Voice-Based Payment Systems: are they the future of financial inclusion and SME finance?


Voice-based payment systems, driven by advancements in artificial intelligence and natural language processing, are rapidly entering the financial ecosystem and being mainstreamed. I share in a series of articles based on my direct experiences of being very closely associated with a global FinTech team that is involved in developing a voice-led payment system (that has undergone testing in multiple contexts), what implications these systems have for enhancing the process and digital literacy of excluded and low-income clients as well Micro, Small and Medium enterprises.

As with any disruptive innovation, they bring forth a set of regulatory and supervisory implications which we have been grappling with, and it is by no means over. While we can certainly see light at the end of the tunnel, crucial issues have to be addressed with the technology and its regulatory/supervisory implications; and I share these insights as well in this series.

Yet I am hugely optimistic that in the near-future (by mid-2024), voice-led payment systems will be fully mainstreamed (and not be a niche product). And when they get mainstreamed, the financial services sector will undergo quantum change in the words of Miller and Friesen (1984). The implications of this for financial inclusion, SME finance and UN SDG 1.4 – which envisages 100% sustained financial inclusion for all by 2030 – are phenomenal, as the following discussion will reveal.

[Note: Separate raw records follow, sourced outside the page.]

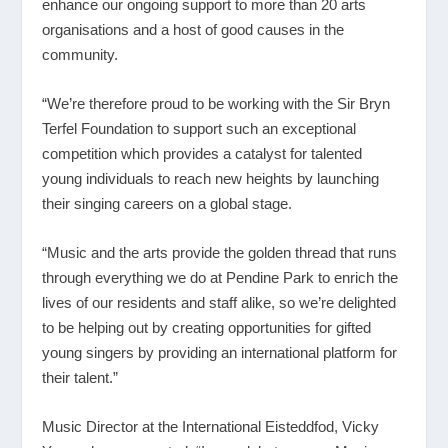
enhance our ongoing support to more than 20 arts
organisations and a host of good causes in the
community.
“We’re therefore proud to be working with the Sir Bryn
Terfel Foundation to support such an exceptional
competition which provides a catalyst for talented
young individuals to reach new heights by launching
their singing careers on a global stage.
“Music and the arts provide the golden thread that runs
through everything we do at Pendine Park to enrich the
lives of our residents and staff alike, so we’re delighted
to be helping out by creating opportunities for gifted
young singers by providing an international platform for
their talent.”
Music Director at the International Eisteddfod, Vicky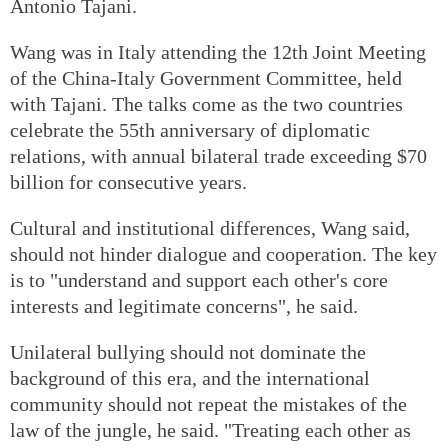
Antonio Tajani.
Wang was in Italy attending the 12th Joint Meeting
of the China-Italy Government Committee, held
with Tajani. The talks come as the two countries
celebrate the 55th anniversary of diplomatic
relations, with annual bilateral trade exceeding $70
billion for consecutive years.
Cultural and institutional differences, Wang said,
should not hinder dialogue and cooperation. The key
is to "understand and support each other's core
interests and legitimate concerns", he said.
Unilateral bullying should not dominate the
background of this era, and the international
community should not repeat the mistakes of the
law of the jungle, he said. "Treating each other as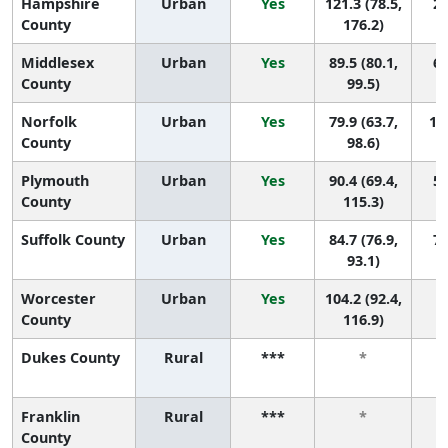
Hampshire
Urban
Yes
121.3 (78.5,
2 
County
176.2)
Middlesex
Urban
Yes
89.5 (80.1,
6 
County
99.5)
Norfolk
Urban
Yes
79.9 (63.7,
10 
County
98.6)
Plymouth
Urban
Yes
90.4 (69.4,
5 
County
115.3)
Suffolk County
Urban
Yes
84.7 (76.9,
7 
93.1)
Worcester
Urban
Yes
104.2 (92.4,
4
County
116.9)
Dukes County
Rural
***
*
Franklin
Rural
***
*
County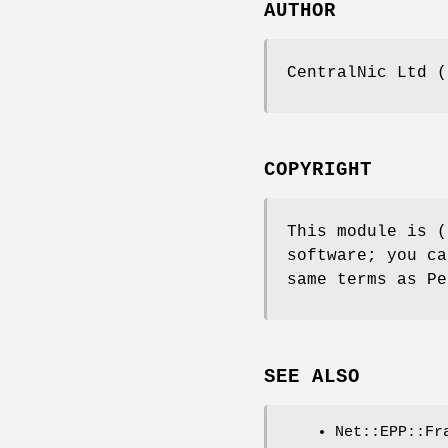
AUTHOR
CentralNic Ltd (
COPYRIGHT
This module is (
software; you ca
same terms as Pe
SEE ALSO
Net::EPP::Fr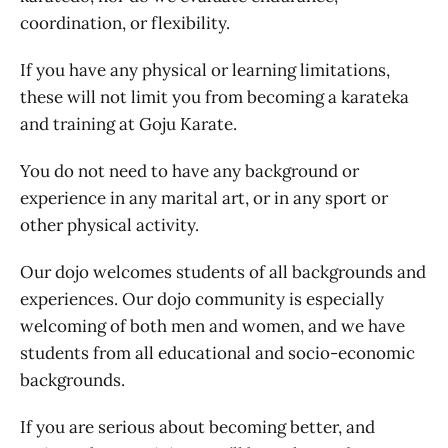
coordination, or flexibility.
If you have any physical or learning limitations,
these will not limit you from becoming a karateka
and training at Goju Karate.
You do not need to have any background or
experience in any marital art, or in any sport or
other physical activity.
Our dojo welcomes students of all backgrounds and
experiences. Our dojo community is especially
welcoming of both men and women, and we have
students from all educational and socio-economic
backgrounds.
If you are serious about becoming better, and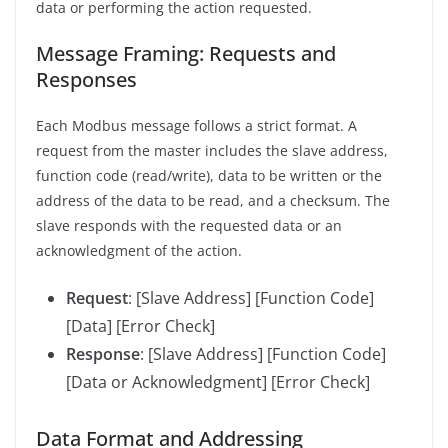
data or performing the action requested.
Message Framing: Requests and
Responses
Each Modbus message follows a strict format. A
request from the master includes the slave address,
function code (read/write), data to be written or the
address of the data to be read, and a checksum. The
slave responds with the requested data or an
acknowledgment of the action.
Request
: [Slave Address] [Function Code]
[Data] [Error Check]
Response
: [Slave Address] [Function Code]
[Data or Acknowledgment] [Error Check]
Data Format and Addressing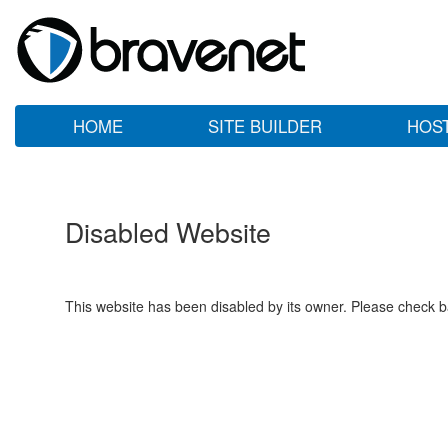
HOME
SITE BUILDER
HOS
Disabled Website
This website has been disabled by its owner. Please check ba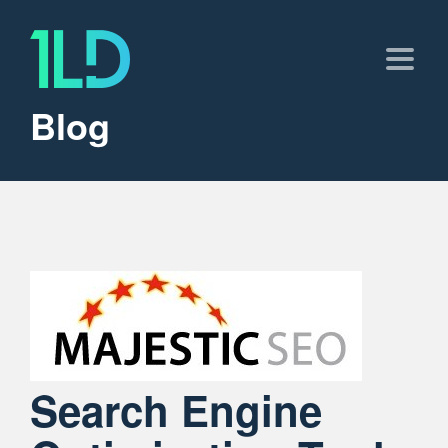
Blog
Search Engine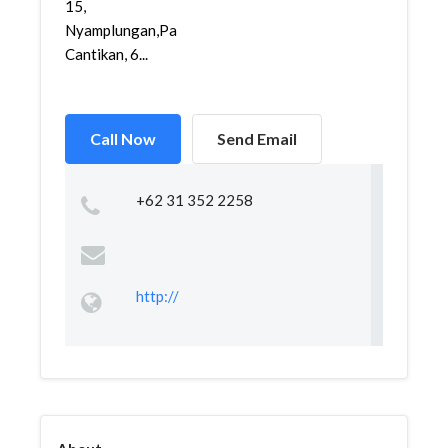
15,
Nyamplungan,Pabean
Cantikan, 6...
Call Now
Send Email
+62 31 352 2258
http://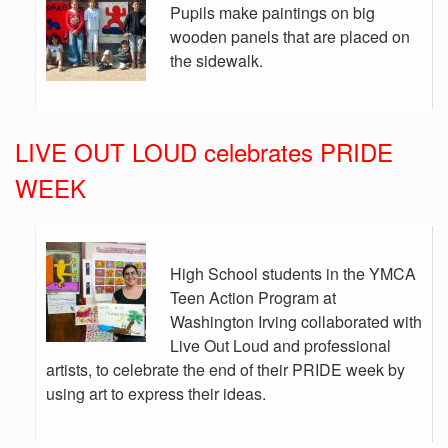
Pupils make paintings on big
wooden panels that are placed on
the sidewalk.
LIVE OUT LOUD celebrates PRIDE
WEEK
High School students in the YMCA
Teen Action Program at
Washington Irving collaborated with
Live Out Loud and professional
artists, to celebrate the end of their PRIDE week by
using art to express their ideas.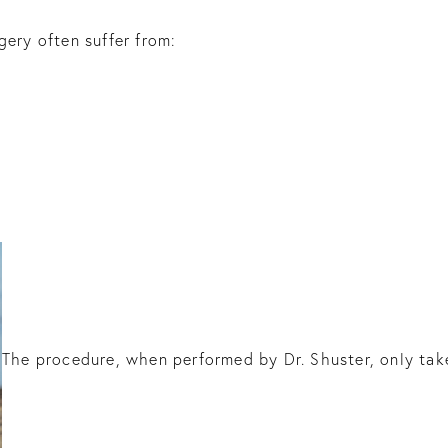
gery often suffer from:
The procedure, when performed by Dr. Shuster, only tak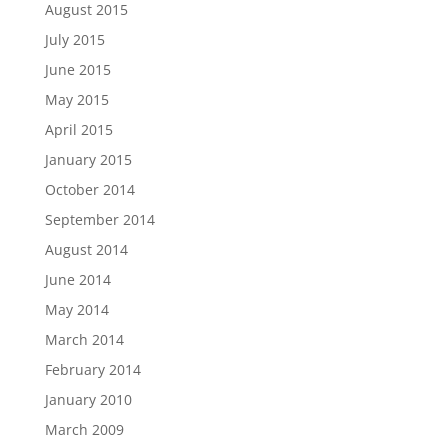
August 2015
July 2015
June 2015
May 2015
April 2015
January 2015
October 2014
September 2014
August 2014
June 2014
May 2014
March 2014
February 2014
January 2010
March 2009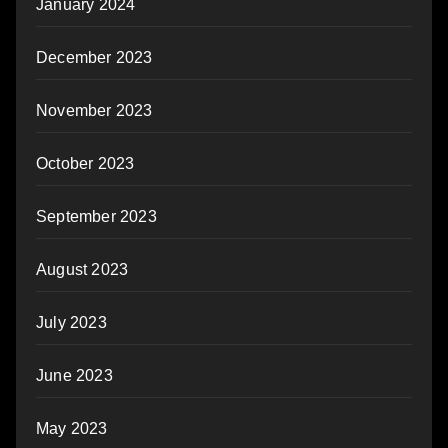
January 2024
December 2023
November 2023
October 2023
September 2023
August 2023
July 2023
June 2023
May 2023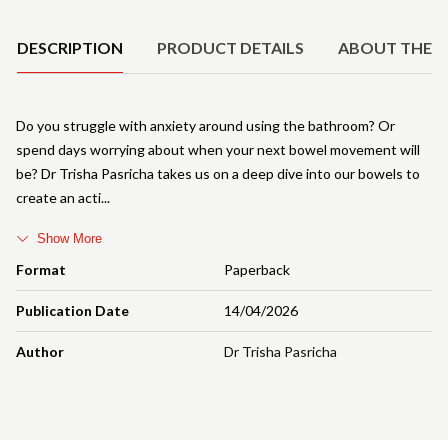
Product Details
DESCRIPTION
PRODUCT DETAILS
ABOUT THE 
Do you struggle with anxiety around using the bathroom? Or
spend days worrying about when your next bowel movement will
be? Dr Trisha Pasricha takes us on a deep dive into our bowels to
create an acti
Show More
Format
Paperback
Publication Date
14/04/2026
Author
Dr Trisha Pasricha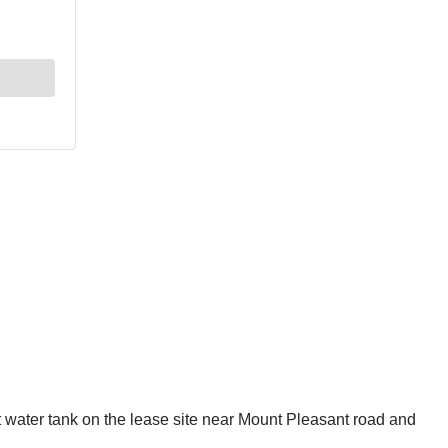
 water tank on the lease site near Mount Pleasant road and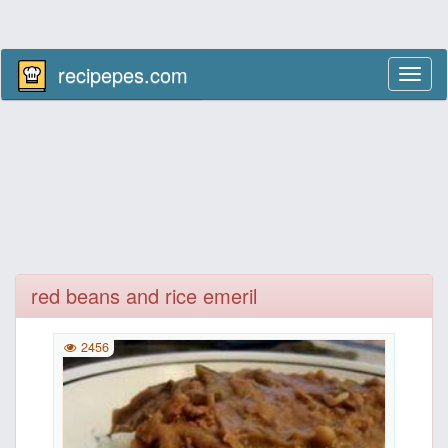
recipepes.com
Toggl
naviga
red beans and rice emeril
2456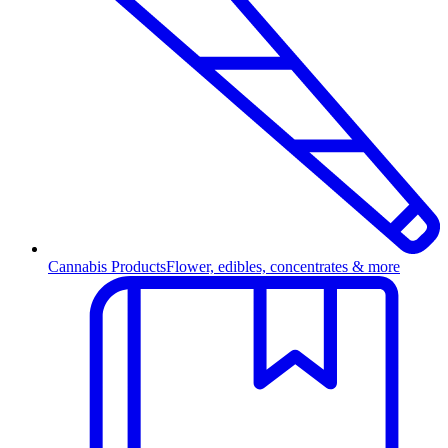
Cannabis Products
Flower, edibles, concentrates & more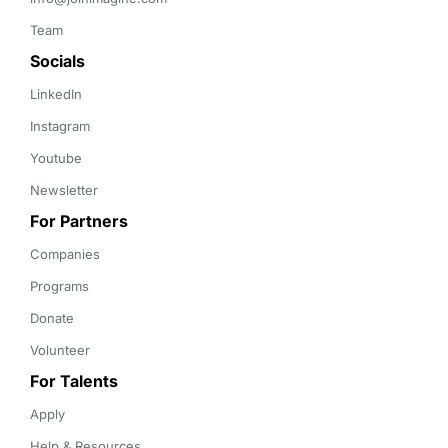
Team
Socials
LinkedIn
Instagram
Youtube
Newsletter
For Partners
Companies
Programs
Donate
Volunteer
For Talents
Apply
Help & Resources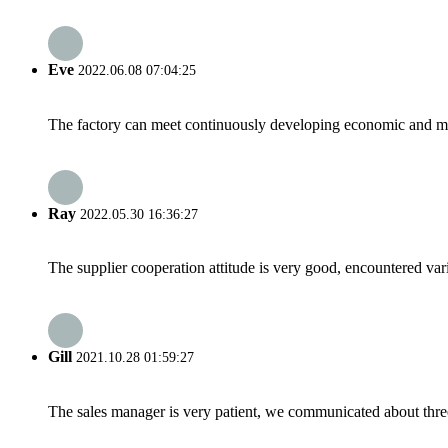
Eve
2022.06.08 07:04:25
The factory can meet continuously developing economic and mar
Ray
2022.05.30 16:36:27
The supplier cooperation attitude is very good, encountered var
Gill
2021.10.28 01:59:27
The sales manager is very patient, we communicated about three 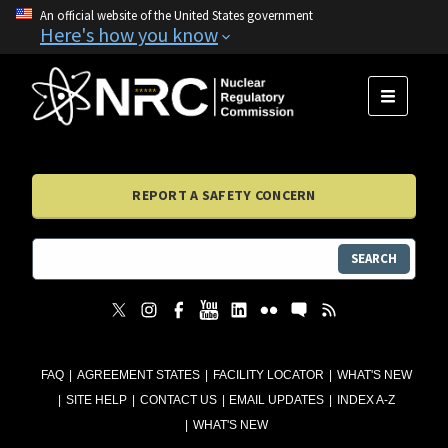
An official website of the United States government
Here's how you know
MENU
REPORT A SAFETY CONCERN
SEARCH
FAQ
AGREEMENT STATES
FACILITY LOCATOR
WHAT'S NEW
SITE HELP
CONTACT US
EMAIL UPDATES
INDEX A-Z
WHAT'S NEW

            Benefits of a Voice-Led Payment System

The impacts of a voice-based AI payment system in enhancing process and digital literacy are as follows:

  1. Accessibility

For the Differently-Abled: Current financial systems often don’t cater sufficiently to those with disabilities. A voice-based system offers an alternative, especially for:

Visually Impaired: The system can provide real-time information and feedback, eliminating the need for screen-readers or braille.

Motor Disabilities: Those unable to use a keyboard or touchscreen effectively can command the system with just their voice.

Elderly Populations and the Digitally Challenged: The digital divide is often most pronounced among the elderly. There are others as well who feel digitally challenged. A voice interface:

Reduces the need to remember multiple steps or navigate complex user interfaces.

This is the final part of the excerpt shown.